On Friday 9th November, I attended the CILIP PPRG Award event along with my colleague Jenny Townend. It was fantastic to meet with like-minded people who feel so passionately about libraries and marketing. On behalf of the Library and Learning Services conference team I accepted the Silver Award for Excellence in Marketing. Here is what the judges had to say about our entry:
“The judges particularly liked the wide range of communications tools used, and especially the high quality of the blog and the innovative use of a widget. They were also impressed by the clearly-defined target groups and the use of professional designs for the branding, which was very attractive. Evaluation was carried out both by traditional means and by the use of video and audio interviews, resulted in very rich data which was accessible in a variety of formats. As ever, the proof of the pudding is in the eating, and, with the original target of 30 delegates way exceeded (there were 86 on the day) this was clearly a deservedly successful initiative.”

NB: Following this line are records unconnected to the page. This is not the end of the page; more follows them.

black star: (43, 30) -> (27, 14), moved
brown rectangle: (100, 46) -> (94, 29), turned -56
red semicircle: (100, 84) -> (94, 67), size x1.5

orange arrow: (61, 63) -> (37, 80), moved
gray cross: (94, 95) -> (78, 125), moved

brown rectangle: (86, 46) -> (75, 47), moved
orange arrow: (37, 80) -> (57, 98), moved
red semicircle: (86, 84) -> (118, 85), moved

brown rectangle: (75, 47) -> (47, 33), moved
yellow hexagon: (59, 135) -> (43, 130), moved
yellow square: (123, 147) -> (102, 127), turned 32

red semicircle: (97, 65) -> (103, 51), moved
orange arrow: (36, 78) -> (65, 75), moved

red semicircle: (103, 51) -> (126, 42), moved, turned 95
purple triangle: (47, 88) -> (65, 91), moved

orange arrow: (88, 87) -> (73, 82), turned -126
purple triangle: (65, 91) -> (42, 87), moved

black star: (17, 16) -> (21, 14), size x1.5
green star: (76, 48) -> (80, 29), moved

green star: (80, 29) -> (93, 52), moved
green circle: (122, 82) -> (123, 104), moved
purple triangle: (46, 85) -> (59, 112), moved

For more details about the event and to see our presentation on Slideshare, take a look at the CILIP Publicity and Public Relations Group website
Great news! We received a request today from Rossitza Atanassova, Curator of Library and Information Studies at the British Library. Rossitza wants to preserve this website in the UK Web Archive. It will form part of “a collection of websites on the evolving role of UK libraries and librarianship in the 21st century and that could be of interest to future researchers of library history”.

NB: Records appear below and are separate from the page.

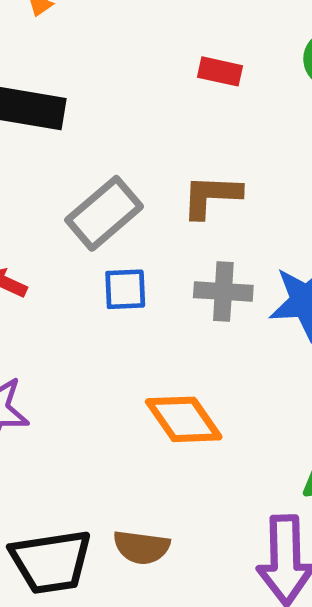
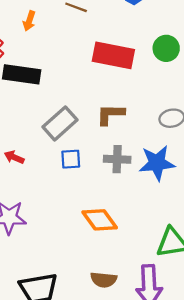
red rectangle: (220, 71) -> (113, 55), size x2.0
brown semicircle: (142, 547) -> (104, 280), moved

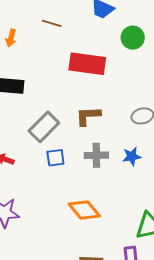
green circle: (166, 48) -> (133, 38), moved
blue star: (157, 163) -> (132, 156), size x0.6

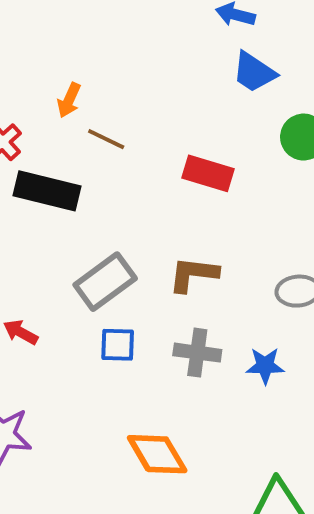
brown line: (52, 23) -> (106, 139), moved
red rectangle: (87, 64) -> (208, 173), size x0.7

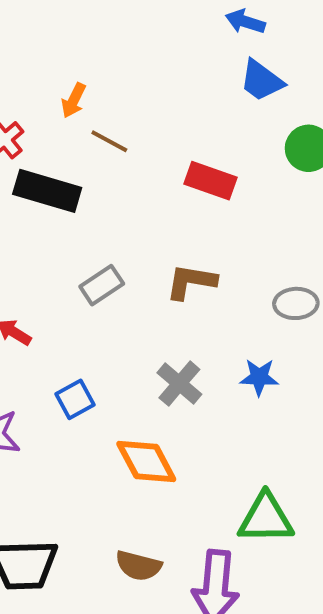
gray rectangle: (105, 282) -> (102, 285), size x0.7
blue square: (118, 345) -> (75, 399), moved, turned -33
gray cross: (197, 353) -> (179, 384), moved, turned 30

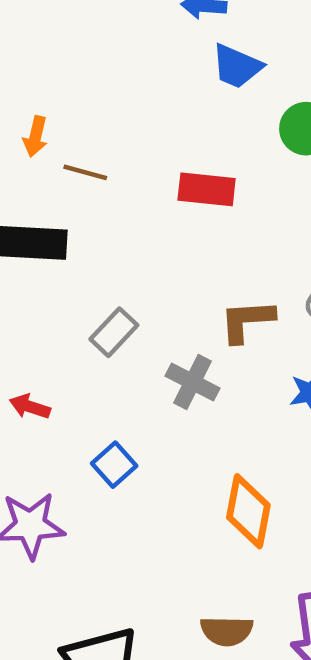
brown L-shape: (191, 282) -> (247, 321), moved
gray cross: (179, 384) -> (193, 382), moved
orange diamond: (146, 462) -> (248, 511), moved, turned 52

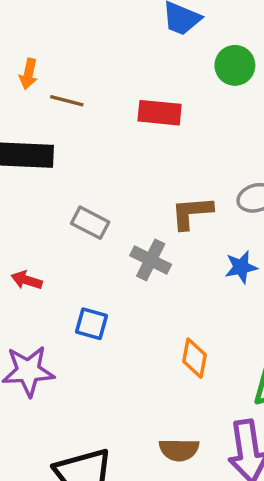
gray rectangle: (114, 332) -> (90, 223), turned 75
blue square: (114, 465) -> (92, 324), turned -32
orange diamond: (248, 511) -> (195, 358), size x0.7

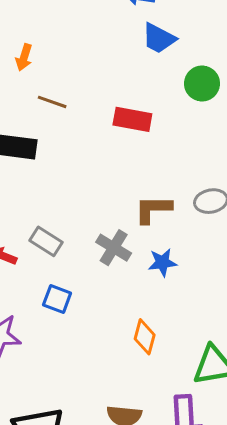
orange arrow: (28, 74) -> (24, 57), moved
gray rectangle: (90, 223) -> (46, 241), moved
blue star: (241, 267) -> (162, 262), moved

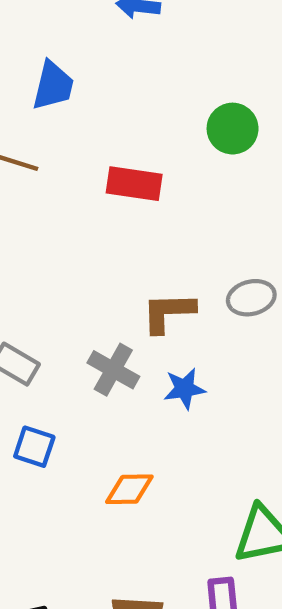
blue trapezoid: (159, 38) -> (53, 86), moved, turned -102
orange diamond: (145, 337) -> (129, 489), moved, turned 76

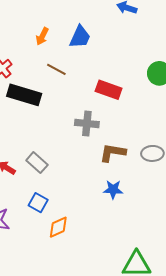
gray cross: (113, 370) -> (87, 124), moved, turned -35
orange diamond: (129, 489) -> (58, 227), moved, turned -35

How flattering that Rossitza thinks that future scholars might be interested in our work!
In my work with NECTAR, the University of Northampton’s research repository, I frequently encounter entries for presentations made at academic conferences by our staff and researchers. We encourage our contributors to add links to conference websites where possible, so I get to see a fair few of those and, as you might expect, some are better than others.
The best conference sites serve as a permanent record of the event. This isn’t always possible with the resources available, but it’s a shame to visit a site for a conference that took place a year ago and find that it still refers to the event in the future tense, with vague details of smaller contributions and a handful of selected abstracts. We wanted the LLS conference to have a comprehensive home on the web, a place where we could not only publicise and promote the day, but archive and reflect on it.